-- Dataset excerpts follows --

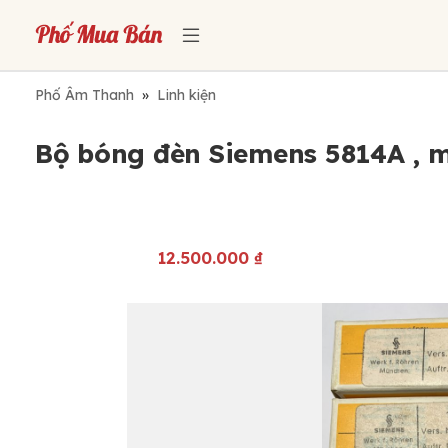
Phố Âm Thanh
»
Linh kiện
Bộ bóng đèn Siemens 5814A , 
12.500.000
₫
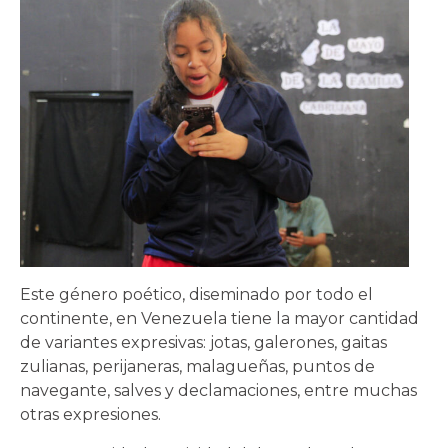
Este género poético, diseminado por todo el
continente, en Venezuela tiene la mayor cantidad
de variantes expresivas: jotas, galerones, gaitas
zulianas, perijaneras, malagueñas, puntos de
navegante, salves y declamaciones, entre muchas
otras expresiones.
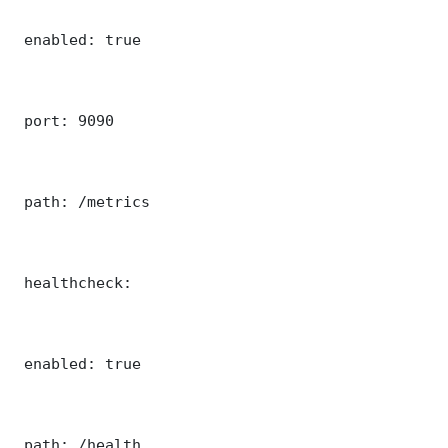
 enabled: true

 port: 9090

 path: /metrics

 healthcheck:

 enabled: true

 path: /health
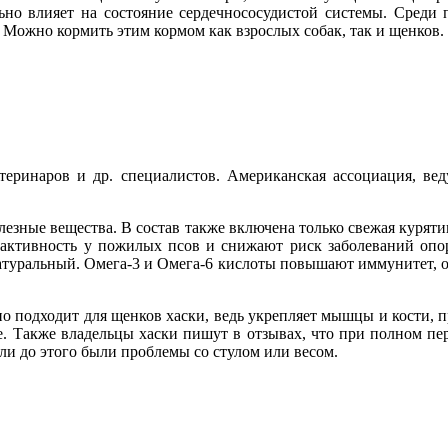
ьно влияет на состояние сердечнососудистой системы. Среди 
 Можно кормить этим кормом как взрослых собак, так и щенков.
етеринаров и др. специалистов. Американская ассоциация, вед
олезные вещества. В состав также включена только свежая курят
активность у пожилых псов и снижают риск заболеваний опор
 натуральный. Омега-3 и Омега-6 кислоты повышают иммунитет, 
но подходит для щенков хаски, ведь укрепляет мышцы и кости, п
е. Также владельцы хаски пишут в отзывах, что при полном пер
сли до этого были проблемы со стулом или весом.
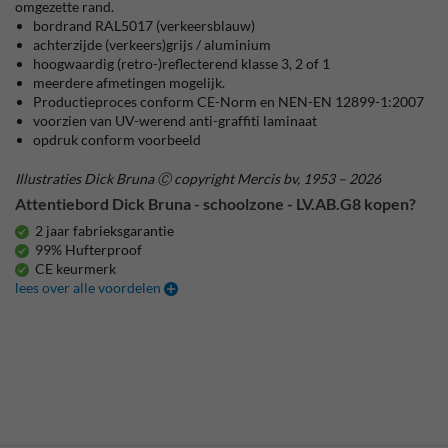
omgezette rand.
bordrand RAL5017 (verkeersblauw)
achterzijde (verkeers)grijs / aluminium
hoogwaardig (retro-)reflecterend klasse 3, 2 of 1
meerdere afmetingen mogelijk.
Productieproces conform CE-Norm en NEN-EN 12899-1:2007
voorzien van UV-werend anti-graffiti laminaat
opdruk conform voorbeeld
Illustraties Dick Bruna Ⓒ copyright Mercis bv, 1953 – 2026
Attentiebord Dick Bruna - schoolzone - LV.AB.G8 kopen?
2 jaar fabrieksgarantie
99% Hufterproof
CE keurmerk
lees over alle voordelen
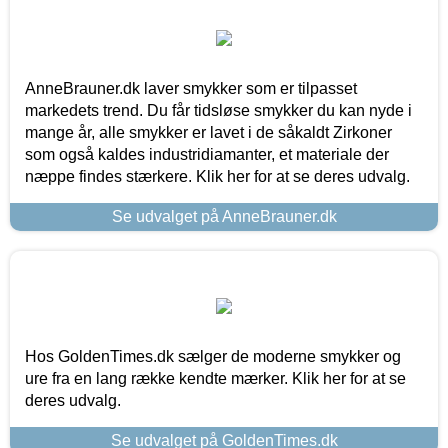
AnneBrauner.dk laver smykker som er tilpasset
markedets trend. Du får tidsløse smykker du kan nyde i
mange år, alle smykker er lavet i de såkaldt Zirkoner
som også kaldes industridiamanter, et materiale der
næppe findes stærkere. Klik her for at se deres udvalg.
Se udvalget på AnneBrauner.dk
Hos GoldenTimes.dk sælger de moderne smykker og
ure fra en lang række kendte mærker. Klik her for at se
deres udvalg.
Se udvalget på GoldenTimes.dk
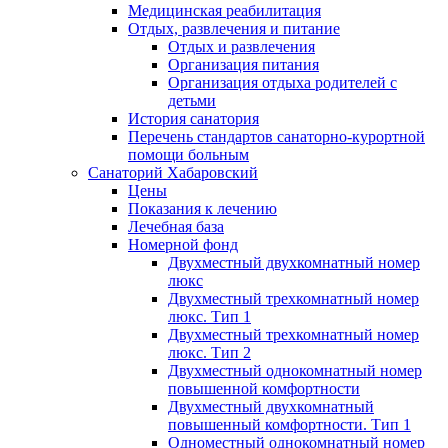
Медицинская реабилитация
Отдых, развлечения и питание
Отдых и развлечения
Организация питания
Организация отдыха родителей с
детьми
История санатория
Перечень стандартов санаторно-курортной
помощи больным
Санаторий Хабаровский
Цены
Показания к лечению
Лечебная база
Номерной фонд
Двухместный двухкомнатный номер
люкс
Двухместный трехкомнатный номер
люкс. Тип 1
Двухместный трехкомнатный номер
люкс. Тип 2
Двухместный однокомнатный номер
повышенной комфортности
Двухместный двухкомнатный
повышенный комфортности. Тип 1
Одноместный однокомнатный номер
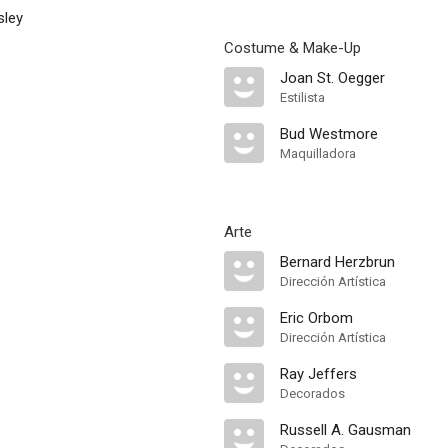
sley
Costume & Make-Up
Joan St. Oegger
Estilista
Bud Westmore
Maquilladora
Arte
Bernard Herzbrun
Dirección Artística
Eric Orbom
Dirección Artística
Ray Jeffers
Decorados
Russell A. Gausman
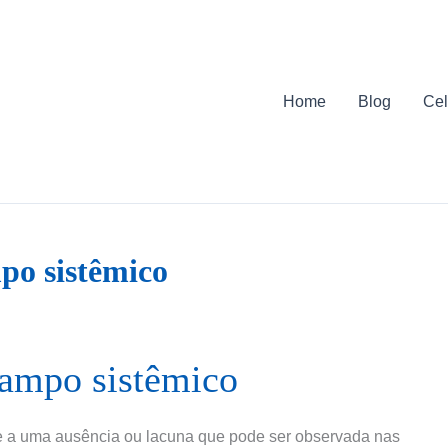
Home
Blog
Cel
po sistêmico
campo sistêmico
se a uma ausência ou lacuna que pode ser observada nas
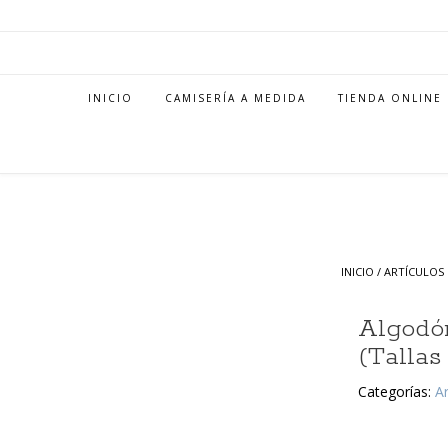
INICIO
CAMISERÍA A MEDIDA
TIENDA ONLINE
INICIO
/
ARTÍCULOS 
Algodón
(Tallas
Categorías:
Ar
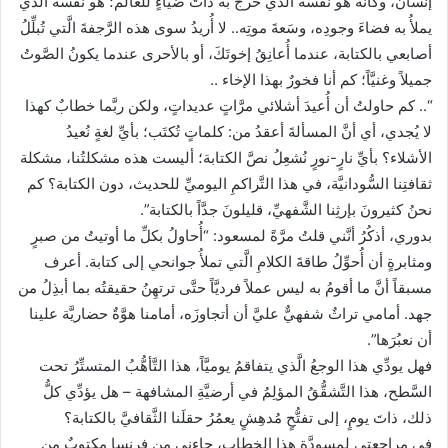
إنسان، وكأنَّه هو نفسُه الَّذي خرجَ به ذاتَ ضياءٍ للعالم؛ هو نفسُه الَّذي
يملأُ به فضاءَ وجودِه، وسَعةَ موتِه.. لا أُريدُ سوى هذه الرَّجفةَ الَّتي تُبلِّلُ
أصابعي بالكتابة، عندما أُعانِقُ إخوتَكَ، أو بالأحرى عندما يكونُ الصَّوتُ
جميلاً وغنيَّاً؛ كم أنا فخورٌ بهذا الإخاء ..
“.. كم حاولتُ أن أُعيدَ أشلائي مرَّاتٍ عديداتٍ، ولكن ربَّما خطابٌ كهذا
لا يُجدي، أي أنَّ المسألةَ أعقدُ من: كلماتٍ تُكتَب؛ بأيِّ لغةٍ نُعيدُ
الأشلاء؟ بأيِّ نارٍ-نورٍ نُشعِلُ نصَّ الكتابة؛ أليست هذه مشكلتُنا، مشكلة
ثقافتِنا السُّودانيَّة، في هذا التَّراكمِ اليوميِّ للحديث، دون الكتابة؟ كم
نحنُ كثيرونَ بإرثِنا الشَّفهيِّ، قليلونَ جدَّاً بالكتابة”.
بدوري، أذكُرُ أنَّني قلتُ مرَّةً لمسعود: “أُحاولُ بكلِّ ما أوتيتُ من صبرٍ
ومثابرةٍ أن أُحوِّلُ طاقةَ الكلامِ الَّتي تملأُ جوانحي إلى كتابة. أعرف
مسبقاً أنَّ ما أقومُ به ليس عملاً فرديَّاً حتَّى ترتهِنُ حقيقتُه بما أبذِلُ من
جهد. أمامي تراثٌ شفهيٌّ عليَّ أن أتجاوزَه، أمامنا هوَّةٌ حضاريَّة علينا
أن نعبُرَها”.
فهل يودِّي هذا الوجعُ الَّذي يتفاقمُ يوميَّاً، هذا التَّأهُّبُ المتستِّرُ تحت
السَّطح، هذا التَّشقُّقُ المؤلِمُ في أرضيَّةِ المشافهة – هل يؤدِّي كلُّ
ذلك، ذاتَ يومٍ، إلى تفتُّحٍ مُدهِشٍ يعمُرُ حقلَنا الثَّقافيَّ بالكتابة؟
في مراجعتي لمسودَّةِ هذا الخطاب، جاءني من فرنسا مكتوبٌ من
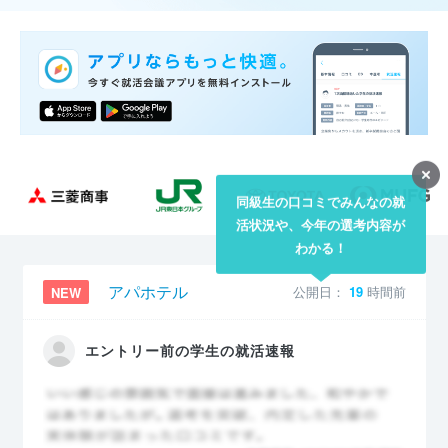
同級生の口コミでみんなの就
活状況や、今年の選考内容が
わかる！
アパホテル
公開日：
19
時間前
NEW
エントリー前の学生の就活速報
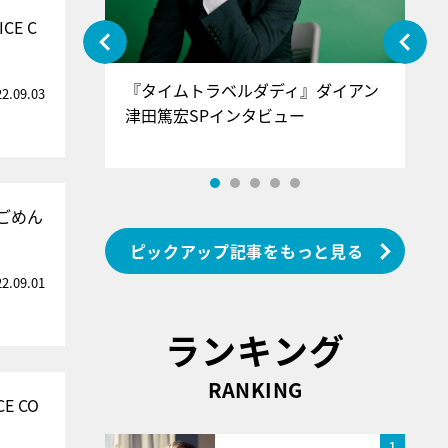
E C
ぐ』＝LOV
『タイムトラベルダディ』ダイアン
『
22.09.03
香SPインタ
津田篤宏SPインタビュー
～
ごめん
ピックアップ記事をもっと見る
22.09.01
ランキング
RANKING
 CO
1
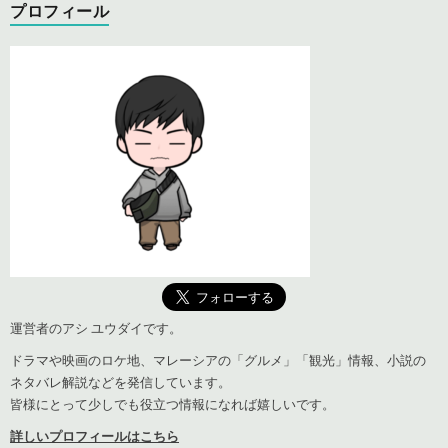
プロフィール
運営者のアシ ユウダイです。
ドラマや映画のロケ地、マレーシアの「グルメ」「観光」情報、小説の
ネタバレ解説などを発信しています。
皆様にとって少しでも役立つ情報になれば嬉しいです。
詳しいプロフィールはこちら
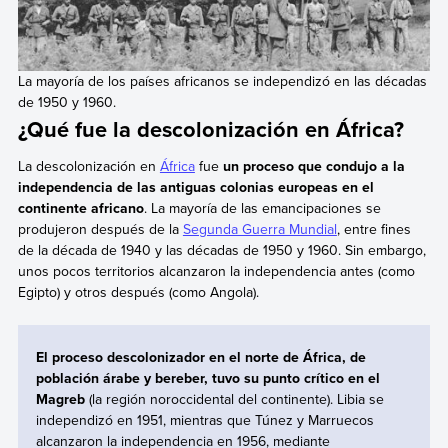
La mayoría de los países africanos se independizó en las décadas
de 1950 y 1960.
¿Qué fue la descolonización en África?
La descolonización en
África
fue
un proceso que condujo a la
independencia de las antiguas colonias europeas en el
continente africano
. La mayoría de las emancipaciones se
produjeron después de la
Segunda Guerra Mundial
, entre fines
de la década de 1940 y las décadas de 1950 y 1960. Sin embargo,
unos pocos territorios alcanzaron la independencia antes (como
Egipto) y otros después (como Angola).
El proceso descolonizador
en el norte de África, de
población árabe y bereber, tuvo su punto crítico en el
Magreb
(la región noroccidental del continente). Libia se
independizó en 1951, mientras que Túnez y Marruecos
alcanzaron la independencia en 1956, mediante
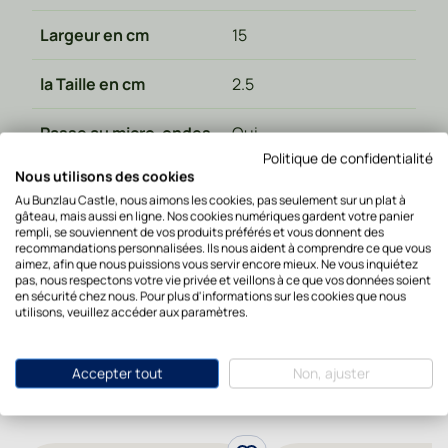
Largeur en cm
15
la Taille en cm
2.5
Passe au micro-ondes
Oui
Politique de confidentialité
Nous utilisons des cookies
Va au four
Oui
Au Bunzlau Castle, nous aimons les cookies, pas seulement sur un plat à
gâteau, mais aussi en ligne. Nos cookies numériques gardent votre panier
Lavable au lave-
rempli, se souviennent de vos produits préférés et vous donnent des
Oui
recommandations personnalisées. Ils nous aident à comprendre ce que vous
vaisselle
aimez, afin que nous puissions vous servir encore mieux. Ne vous inquiétez
pas, nous respectons votre vie privée et veillons à ce que vos données soient
en sécurité chez nous. Pour plus d'informations sur les cookies que nous
utilisons, veuillez accéder aux paramètres.
Accepter tout
Non, ajuster
Meer van deze collectie:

-- Dataset excerpts concluded --

▶ _Work item_: Within the listing above, the stretch from the line with "Illustraties Dick Bruna" down to the line with "markedets trend. Du" is to be given again exactly, end lines included and pictures excluded.

▶ _Task result_:
Illustraties Dick Bruna Ⓒ copyright Mercis bv, 1953 – 2026
Attentiebord Dick Bruna - schoolzone - LV.AB.G8 kopen?
2 jaar fabrieksgarantie
99% Hufterproof
CE keurmerk
lees over alle voordelen
AnneBrauner.dk laver smykker som er tilpasset
markedets trend. Du får tidsløse smykker du kan nyde i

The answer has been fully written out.